Warning Signs That Need Immediate Attention
Most causes of dizziness and headache are not dangerous, but the combination can occasionally signal a stroke or a tear in one of the arteries supplying the brain (vertebral artery dissection). The key is whether additional neurological symptoms are present. Facial or limb weakness on one side, slurred speech, double vision, visual field loss, or numbness on one side of the body alongside dizziness and headache should be treated as a potential stroke until proven otherwise.

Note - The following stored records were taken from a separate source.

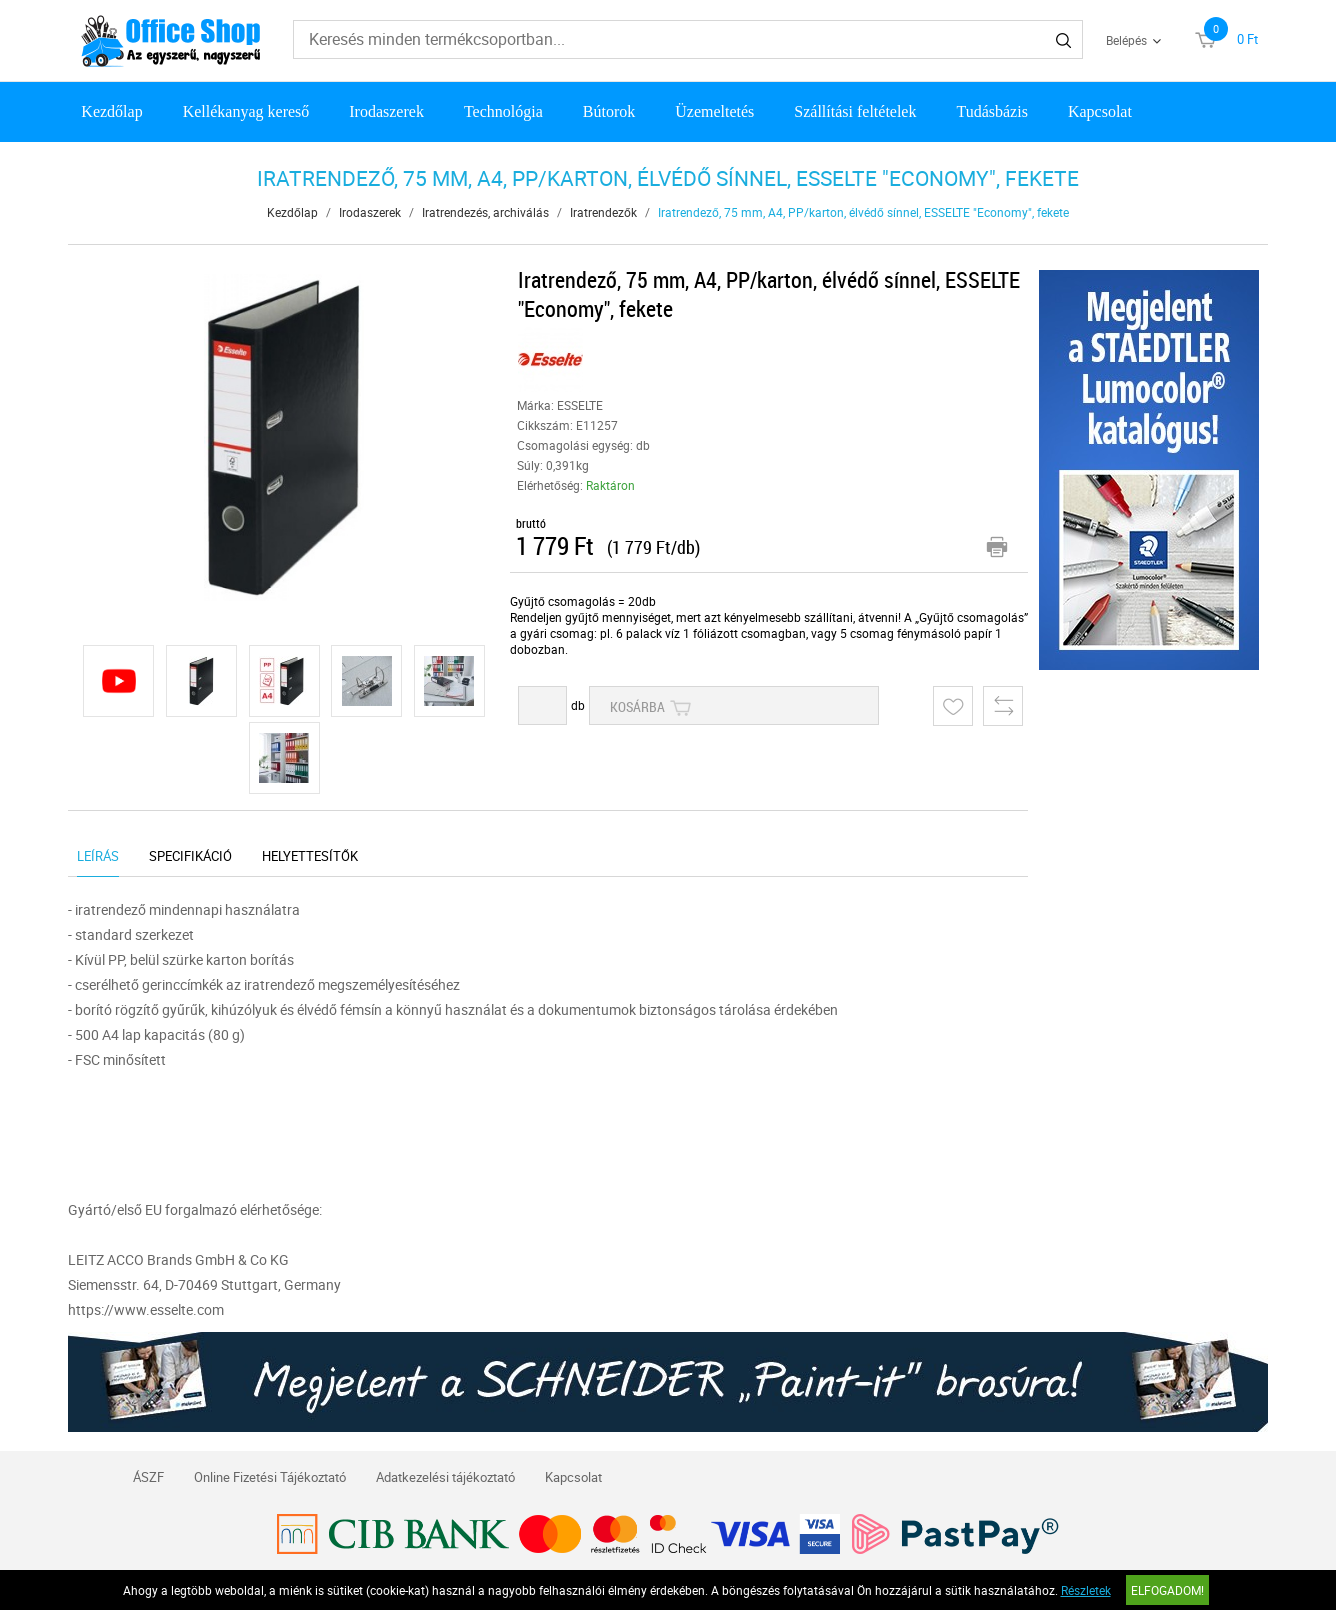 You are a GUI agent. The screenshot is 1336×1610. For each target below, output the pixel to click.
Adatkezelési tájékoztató (445, 1477)
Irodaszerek (386, 111)
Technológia (503, 111)
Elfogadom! (1167, 1590)
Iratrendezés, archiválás (485, 212)
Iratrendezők (603, 212)
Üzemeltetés (714, 111)
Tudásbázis (991, 111)
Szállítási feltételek (855, 111)
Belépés (1126, 40)
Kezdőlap (111, 111)
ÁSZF (148, 1477)
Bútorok (609, 111)
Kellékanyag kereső (246, 111)
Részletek (1086, 1590)
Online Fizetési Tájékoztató (270, 1477)
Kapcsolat (1100, 111) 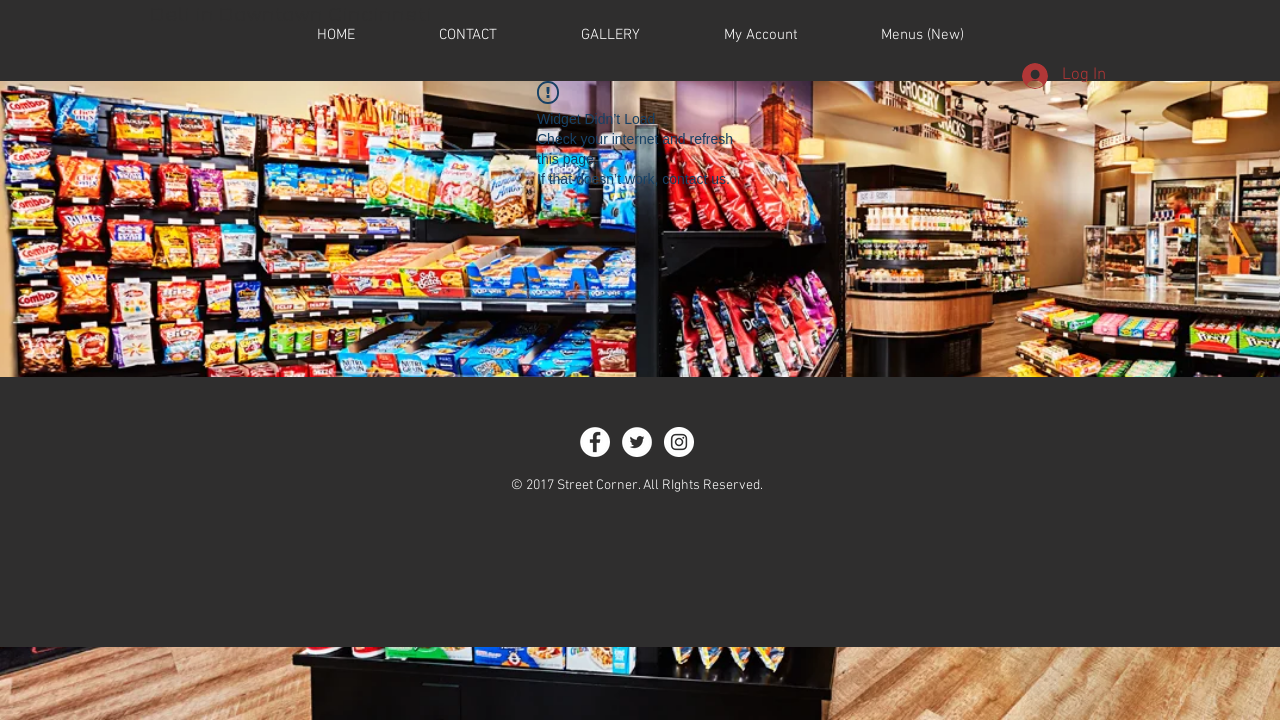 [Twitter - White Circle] (637, 442)
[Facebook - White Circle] (595, 442)
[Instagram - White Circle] (679, 442)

The onset pattern matters too. Neurological symptoms that appear abruptly, reaching full intensity within seconds or minutes, are more concerning than symptoms that build gradually over hours. Another red flag is being unable to walk steadily and independently during an episode of acute dizziness, which correlates strongly with a central (brain-based) cause rather than an inner ear problem. If you experience sudden, severe dizziness with a new headache and any of these additional features, that warrants emergency evaluation rather than a wait-and-see approach.
How to Narrow Down Your Cause
Paying attention to patterns gives you and your doctor the most useful information. Track when your symptoms occur (morning vs. evening, after standing vs. at rest), how long episodes last, and what other symptoms accompany them. A few questions to consider:
- Do symptoms start when you stand up? Points toward orthostatic hypotension or POTS.
- Do you have a history of migraine? Vestibular migraine becomes the leading suspect, even if your migraines have changed character over the years.
- Does neck movement trigger or worsen symptoms? Suggests cervical vertigo.
- Are symptoms relieved by eating or drinking? Low blood sugar or dehydration.
- Is the dizziness true spinning, or more of a floating sensation? Spinning (vertigo) points toward inner ear or migraine causes, while floating or unsteadiness is more typical of blood pressure issues, anxiety, or neck problems.
Keeping a simple log of episodes for one to two weeks, noting the timing, triggers, duration, and associated symptoms, makes the diagnostic process significantly faster and more accurate.